И Василий Васильевич постоянно хлопотал, содействовал, помогал, чем мог, и это со студенческой скамьи до последнего дня работы».
Три долгих года продолжались мучения Докучаева. Смерть наступила в воскресенье 26 октября[32] 1903 года.
В эти же дни умер вельможа — чиновник Апухтин, с которым так безуспешно боролся Докучаев в Новой Александрии. «С.-Петербургские ведомости» на первой странице огромными буквами напечатали несколько траурных объявлений о смерти Апухтина, дне и часе панихид и похорон. Для объявления о смерти Докучаева, который неоднократно выступал на страницах этой газеты с большими научно-популярными статьями, места в газете не нашлось.
Лишь на другой день после похорон в хронике на предпоследней странице петитом сообщалось о том, что накануне был похоронен бывший профессор С.-Петербургского университета В. В. Докучаев.
В среде ученых, студенчества и учеников Докучаева его смерть встретила широкий отклик.
Совет Ново-Александрийского института на экстренном заседании постановил командировать депутацию из трех человек для возложения венка и присутствия на похоронах.

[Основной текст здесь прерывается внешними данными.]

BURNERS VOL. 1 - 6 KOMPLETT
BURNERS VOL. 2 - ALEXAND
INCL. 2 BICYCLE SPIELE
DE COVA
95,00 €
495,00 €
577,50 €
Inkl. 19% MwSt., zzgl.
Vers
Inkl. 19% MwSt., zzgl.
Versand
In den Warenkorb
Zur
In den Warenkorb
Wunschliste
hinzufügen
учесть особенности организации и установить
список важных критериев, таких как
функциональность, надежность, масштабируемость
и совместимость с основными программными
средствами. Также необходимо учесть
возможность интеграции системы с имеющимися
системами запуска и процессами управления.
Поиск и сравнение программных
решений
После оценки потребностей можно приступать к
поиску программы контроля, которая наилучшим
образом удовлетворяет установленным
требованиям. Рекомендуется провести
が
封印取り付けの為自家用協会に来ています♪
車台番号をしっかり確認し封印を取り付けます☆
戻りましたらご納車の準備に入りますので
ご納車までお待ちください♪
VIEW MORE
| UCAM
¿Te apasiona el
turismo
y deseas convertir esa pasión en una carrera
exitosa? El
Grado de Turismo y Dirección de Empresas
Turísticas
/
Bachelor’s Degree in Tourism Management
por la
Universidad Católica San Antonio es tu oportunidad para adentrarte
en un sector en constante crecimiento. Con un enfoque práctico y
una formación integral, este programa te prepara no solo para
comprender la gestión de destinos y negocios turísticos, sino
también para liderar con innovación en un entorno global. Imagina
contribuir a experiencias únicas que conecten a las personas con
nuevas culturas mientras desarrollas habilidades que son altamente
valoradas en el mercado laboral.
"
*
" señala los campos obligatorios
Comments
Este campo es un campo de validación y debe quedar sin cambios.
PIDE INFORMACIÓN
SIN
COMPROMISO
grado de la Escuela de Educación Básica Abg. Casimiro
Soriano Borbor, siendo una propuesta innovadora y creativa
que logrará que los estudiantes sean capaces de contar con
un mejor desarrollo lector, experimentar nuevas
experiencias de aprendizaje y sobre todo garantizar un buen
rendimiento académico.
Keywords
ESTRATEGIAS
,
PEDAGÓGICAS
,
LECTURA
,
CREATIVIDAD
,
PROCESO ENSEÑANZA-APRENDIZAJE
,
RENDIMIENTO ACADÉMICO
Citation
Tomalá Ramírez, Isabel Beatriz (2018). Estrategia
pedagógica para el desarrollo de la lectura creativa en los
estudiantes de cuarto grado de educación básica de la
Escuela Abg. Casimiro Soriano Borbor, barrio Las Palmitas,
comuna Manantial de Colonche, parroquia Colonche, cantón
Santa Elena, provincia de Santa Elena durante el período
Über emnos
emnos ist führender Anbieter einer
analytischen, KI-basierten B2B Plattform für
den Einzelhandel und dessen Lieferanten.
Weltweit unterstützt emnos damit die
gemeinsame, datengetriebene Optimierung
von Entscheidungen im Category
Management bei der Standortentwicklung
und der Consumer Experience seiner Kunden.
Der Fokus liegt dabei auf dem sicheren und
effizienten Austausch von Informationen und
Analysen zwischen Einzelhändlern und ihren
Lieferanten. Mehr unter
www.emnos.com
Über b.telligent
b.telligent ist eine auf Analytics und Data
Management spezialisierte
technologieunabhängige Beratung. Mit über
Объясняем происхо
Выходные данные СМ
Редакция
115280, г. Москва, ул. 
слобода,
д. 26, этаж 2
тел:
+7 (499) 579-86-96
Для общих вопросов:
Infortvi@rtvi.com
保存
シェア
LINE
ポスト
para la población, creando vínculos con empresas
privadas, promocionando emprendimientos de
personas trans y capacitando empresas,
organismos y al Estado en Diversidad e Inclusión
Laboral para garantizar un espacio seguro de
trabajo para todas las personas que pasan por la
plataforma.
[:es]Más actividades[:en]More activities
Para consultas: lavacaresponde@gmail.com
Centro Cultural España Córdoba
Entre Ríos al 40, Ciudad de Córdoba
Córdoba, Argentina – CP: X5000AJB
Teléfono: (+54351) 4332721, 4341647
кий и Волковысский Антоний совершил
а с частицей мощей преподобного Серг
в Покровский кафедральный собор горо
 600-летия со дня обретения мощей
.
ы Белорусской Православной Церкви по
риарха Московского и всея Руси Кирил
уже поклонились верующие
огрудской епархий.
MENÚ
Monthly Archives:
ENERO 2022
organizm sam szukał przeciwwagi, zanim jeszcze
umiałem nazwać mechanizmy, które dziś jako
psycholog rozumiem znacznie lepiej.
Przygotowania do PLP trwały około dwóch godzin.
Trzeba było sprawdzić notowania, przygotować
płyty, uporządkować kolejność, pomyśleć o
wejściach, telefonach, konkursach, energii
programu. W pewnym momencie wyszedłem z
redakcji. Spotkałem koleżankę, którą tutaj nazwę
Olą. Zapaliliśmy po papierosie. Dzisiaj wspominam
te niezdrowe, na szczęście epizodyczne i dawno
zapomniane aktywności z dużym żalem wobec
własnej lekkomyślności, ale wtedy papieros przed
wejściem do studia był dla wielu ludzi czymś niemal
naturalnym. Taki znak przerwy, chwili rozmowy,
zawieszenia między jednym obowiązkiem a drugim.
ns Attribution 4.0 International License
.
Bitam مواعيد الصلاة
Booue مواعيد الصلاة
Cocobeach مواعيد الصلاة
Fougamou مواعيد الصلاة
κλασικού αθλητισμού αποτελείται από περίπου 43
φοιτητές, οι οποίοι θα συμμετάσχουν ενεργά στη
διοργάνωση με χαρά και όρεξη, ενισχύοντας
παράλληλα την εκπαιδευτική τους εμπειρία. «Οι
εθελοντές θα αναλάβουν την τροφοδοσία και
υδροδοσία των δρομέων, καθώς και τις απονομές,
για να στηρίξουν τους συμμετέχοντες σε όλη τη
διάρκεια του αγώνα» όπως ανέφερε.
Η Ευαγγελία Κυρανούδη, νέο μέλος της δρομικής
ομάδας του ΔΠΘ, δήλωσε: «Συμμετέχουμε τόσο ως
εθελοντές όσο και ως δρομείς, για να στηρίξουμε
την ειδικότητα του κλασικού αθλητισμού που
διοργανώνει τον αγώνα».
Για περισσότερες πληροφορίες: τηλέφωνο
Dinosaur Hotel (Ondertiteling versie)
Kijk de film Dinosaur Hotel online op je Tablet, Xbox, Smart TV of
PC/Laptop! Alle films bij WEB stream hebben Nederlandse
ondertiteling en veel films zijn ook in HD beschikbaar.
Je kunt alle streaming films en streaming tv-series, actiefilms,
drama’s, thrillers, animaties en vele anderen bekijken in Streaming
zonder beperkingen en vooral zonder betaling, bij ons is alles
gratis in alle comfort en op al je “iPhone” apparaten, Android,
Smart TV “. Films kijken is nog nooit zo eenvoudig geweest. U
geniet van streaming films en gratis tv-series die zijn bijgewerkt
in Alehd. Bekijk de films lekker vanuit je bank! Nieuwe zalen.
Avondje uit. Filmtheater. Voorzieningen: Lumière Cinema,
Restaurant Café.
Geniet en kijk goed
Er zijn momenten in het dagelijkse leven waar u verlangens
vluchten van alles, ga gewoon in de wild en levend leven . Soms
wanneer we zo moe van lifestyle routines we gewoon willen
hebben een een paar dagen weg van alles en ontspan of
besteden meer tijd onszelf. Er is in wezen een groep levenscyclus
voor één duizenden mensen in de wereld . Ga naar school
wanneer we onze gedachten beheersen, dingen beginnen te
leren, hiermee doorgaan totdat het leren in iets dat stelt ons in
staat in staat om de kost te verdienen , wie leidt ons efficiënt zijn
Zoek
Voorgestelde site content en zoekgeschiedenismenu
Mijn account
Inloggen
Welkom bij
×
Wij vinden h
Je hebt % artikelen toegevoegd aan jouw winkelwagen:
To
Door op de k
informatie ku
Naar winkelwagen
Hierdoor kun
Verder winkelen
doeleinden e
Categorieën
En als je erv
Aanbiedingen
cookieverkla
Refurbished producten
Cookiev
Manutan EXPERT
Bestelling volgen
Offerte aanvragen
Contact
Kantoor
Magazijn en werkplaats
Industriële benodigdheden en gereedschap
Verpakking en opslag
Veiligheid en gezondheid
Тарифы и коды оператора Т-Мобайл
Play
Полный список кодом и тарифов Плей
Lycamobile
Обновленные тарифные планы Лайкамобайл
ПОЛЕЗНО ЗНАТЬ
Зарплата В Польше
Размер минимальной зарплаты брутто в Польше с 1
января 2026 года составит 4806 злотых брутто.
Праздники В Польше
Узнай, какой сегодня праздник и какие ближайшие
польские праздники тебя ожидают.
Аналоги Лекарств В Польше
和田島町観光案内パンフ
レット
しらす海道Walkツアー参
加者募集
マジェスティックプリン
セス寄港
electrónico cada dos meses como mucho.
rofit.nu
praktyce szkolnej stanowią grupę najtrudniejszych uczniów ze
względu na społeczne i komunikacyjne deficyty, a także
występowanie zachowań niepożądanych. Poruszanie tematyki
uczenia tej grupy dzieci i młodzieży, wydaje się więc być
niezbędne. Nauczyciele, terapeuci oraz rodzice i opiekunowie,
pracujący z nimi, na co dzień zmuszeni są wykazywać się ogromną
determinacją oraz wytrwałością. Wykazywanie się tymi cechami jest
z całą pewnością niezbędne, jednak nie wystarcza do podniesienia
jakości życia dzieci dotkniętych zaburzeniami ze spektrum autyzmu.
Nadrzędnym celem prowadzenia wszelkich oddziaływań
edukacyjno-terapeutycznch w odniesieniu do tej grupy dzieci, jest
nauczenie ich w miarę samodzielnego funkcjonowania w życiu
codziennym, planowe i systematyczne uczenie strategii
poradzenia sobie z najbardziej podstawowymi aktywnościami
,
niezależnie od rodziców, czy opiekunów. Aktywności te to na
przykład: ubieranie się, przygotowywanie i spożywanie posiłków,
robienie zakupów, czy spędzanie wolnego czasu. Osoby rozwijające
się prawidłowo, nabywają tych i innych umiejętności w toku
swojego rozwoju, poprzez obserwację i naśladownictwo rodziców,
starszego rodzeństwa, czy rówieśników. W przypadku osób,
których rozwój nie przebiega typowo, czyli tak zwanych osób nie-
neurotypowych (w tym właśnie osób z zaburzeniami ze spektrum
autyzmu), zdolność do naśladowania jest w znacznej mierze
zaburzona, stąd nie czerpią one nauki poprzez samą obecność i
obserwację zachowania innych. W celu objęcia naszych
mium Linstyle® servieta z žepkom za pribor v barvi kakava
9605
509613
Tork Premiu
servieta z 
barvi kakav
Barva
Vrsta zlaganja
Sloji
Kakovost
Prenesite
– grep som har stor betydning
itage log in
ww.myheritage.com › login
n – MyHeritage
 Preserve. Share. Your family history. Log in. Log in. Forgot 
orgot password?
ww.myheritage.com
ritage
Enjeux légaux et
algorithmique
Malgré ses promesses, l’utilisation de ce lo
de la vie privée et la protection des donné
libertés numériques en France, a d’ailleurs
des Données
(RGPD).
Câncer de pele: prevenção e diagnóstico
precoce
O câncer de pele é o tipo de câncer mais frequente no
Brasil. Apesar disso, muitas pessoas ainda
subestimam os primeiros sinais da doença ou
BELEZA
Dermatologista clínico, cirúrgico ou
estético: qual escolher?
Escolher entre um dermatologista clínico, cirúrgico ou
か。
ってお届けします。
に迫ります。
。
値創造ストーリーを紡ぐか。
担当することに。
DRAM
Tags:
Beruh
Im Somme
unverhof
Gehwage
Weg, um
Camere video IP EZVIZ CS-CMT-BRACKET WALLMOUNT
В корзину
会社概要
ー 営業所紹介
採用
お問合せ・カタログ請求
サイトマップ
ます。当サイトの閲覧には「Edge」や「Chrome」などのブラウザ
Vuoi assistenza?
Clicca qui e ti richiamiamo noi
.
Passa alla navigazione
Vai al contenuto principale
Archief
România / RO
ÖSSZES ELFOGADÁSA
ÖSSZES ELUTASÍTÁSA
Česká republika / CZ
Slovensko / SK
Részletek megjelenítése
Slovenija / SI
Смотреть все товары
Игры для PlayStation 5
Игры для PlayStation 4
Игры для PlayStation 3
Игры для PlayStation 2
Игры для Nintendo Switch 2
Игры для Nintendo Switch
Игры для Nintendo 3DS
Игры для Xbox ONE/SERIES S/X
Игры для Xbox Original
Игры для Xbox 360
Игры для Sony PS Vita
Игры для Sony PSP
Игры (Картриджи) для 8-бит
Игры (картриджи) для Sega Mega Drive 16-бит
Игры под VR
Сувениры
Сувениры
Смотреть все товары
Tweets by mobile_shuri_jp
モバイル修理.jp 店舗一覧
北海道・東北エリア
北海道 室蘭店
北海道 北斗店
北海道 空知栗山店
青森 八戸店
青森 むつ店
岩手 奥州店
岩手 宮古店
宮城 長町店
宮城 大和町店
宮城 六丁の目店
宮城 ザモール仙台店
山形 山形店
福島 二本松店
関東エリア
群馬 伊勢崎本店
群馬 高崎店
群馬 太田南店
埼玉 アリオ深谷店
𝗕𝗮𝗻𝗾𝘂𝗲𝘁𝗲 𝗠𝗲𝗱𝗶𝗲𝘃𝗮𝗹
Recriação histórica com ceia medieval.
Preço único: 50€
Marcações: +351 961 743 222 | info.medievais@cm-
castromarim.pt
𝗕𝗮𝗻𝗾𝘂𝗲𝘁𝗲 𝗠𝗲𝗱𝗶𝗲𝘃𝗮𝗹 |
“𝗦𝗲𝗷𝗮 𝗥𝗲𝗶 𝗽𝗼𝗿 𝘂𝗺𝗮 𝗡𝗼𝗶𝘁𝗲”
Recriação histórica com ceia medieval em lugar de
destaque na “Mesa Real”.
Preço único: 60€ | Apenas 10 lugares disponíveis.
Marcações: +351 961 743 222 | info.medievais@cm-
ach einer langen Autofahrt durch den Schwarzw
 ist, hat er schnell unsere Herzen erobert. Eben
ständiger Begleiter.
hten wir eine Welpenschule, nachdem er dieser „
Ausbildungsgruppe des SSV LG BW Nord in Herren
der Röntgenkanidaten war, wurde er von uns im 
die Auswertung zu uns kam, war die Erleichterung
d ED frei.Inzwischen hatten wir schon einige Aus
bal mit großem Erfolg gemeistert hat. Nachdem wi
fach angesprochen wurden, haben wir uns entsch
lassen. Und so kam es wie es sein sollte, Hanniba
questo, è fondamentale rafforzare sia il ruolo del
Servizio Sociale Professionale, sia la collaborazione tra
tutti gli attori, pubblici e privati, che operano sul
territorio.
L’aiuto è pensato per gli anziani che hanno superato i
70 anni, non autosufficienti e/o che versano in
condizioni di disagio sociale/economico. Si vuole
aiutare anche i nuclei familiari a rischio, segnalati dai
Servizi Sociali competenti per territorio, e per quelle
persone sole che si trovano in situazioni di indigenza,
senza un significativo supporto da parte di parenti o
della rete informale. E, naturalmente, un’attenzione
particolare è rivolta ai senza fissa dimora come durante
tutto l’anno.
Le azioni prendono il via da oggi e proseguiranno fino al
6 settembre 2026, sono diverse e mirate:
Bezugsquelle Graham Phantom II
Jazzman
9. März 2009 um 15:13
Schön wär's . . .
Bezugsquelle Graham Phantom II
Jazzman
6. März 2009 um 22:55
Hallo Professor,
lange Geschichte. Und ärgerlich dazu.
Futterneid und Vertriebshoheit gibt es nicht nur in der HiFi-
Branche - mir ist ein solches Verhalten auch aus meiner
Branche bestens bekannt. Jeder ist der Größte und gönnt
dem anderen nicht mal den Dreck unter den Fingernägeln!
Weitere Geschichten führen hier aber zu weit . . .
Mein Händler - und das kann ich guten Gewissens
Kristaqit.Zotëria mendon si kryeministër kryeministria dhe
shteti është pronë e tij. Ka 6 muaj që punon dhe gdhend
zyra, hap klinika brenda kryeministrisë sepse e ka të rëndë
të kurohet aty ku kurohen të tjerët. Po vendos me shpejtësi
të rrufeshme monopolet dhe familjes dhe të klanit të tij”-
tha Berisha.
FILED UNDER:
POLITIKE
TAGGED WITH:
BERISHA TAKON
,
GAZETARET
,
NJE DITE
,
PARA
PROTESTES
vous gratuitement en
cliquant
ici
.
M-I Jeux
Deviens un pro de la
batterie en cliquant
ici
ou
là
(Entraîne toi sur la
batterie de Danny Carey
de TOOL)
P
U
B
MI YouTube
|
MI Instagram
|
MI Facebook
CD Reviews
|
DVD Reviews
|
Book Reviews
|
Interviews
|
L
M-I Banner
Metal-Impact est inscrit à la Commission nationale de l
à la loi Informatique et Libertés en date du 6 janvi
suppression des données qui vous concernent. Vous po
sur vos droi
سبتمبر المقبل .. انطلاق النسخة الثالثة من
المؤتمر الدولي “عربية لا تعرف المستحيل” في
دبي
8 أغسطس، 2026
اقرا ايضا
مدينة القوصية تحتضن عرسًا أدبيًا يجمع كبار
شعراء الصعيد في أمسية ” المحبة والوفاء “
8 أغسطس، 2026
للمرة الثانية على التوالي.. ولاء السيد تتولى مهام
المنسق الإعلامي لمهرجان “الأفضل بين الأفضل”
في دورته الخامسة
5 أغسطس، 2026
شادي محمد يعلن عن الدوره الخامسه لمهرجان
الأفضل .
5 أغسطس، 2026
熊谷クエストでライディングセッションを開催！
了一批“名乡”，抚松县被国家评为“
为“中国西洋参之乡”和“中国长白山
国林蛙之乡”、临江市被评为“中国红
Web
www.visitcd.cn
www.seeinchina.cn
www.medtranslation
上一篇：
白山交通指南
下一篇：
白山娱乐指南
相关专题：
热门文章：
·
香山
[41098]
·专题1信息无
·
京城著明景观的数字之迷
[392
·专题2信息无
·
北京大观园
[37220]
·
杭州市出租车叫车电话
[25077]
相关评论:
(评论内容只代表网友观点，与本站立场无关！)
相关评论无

В Новой Александрии так прочно сохранились традиции любви и уважения к преобразователю института, что студенты, которые никогда в жизни не видели и не слышали Докучаева, устроили специальное собрание и, по грошам собрав необходимую сумму денег, послали своего студенческого депутата в Петербург, чтобы отдать последний долг другу и учителю.
Похороны состоялись в среду 29 октября[33]. Проститься с покойным пришли виднейшие русские ученые, представители всех отраслей науки: А. Карпинский, Д. Менделеев, А. Иностранцев, А. Воейков, П. Лебедев, С. Глазенап, В. Палладии, О. Хвольсон, многочисленная группа учеников и соратников Докучаева, студенты университета, депутации от многих учебных заведений.
Похоронили Докучаева на Смоленском кладбище, рядом с Анной Егоровной.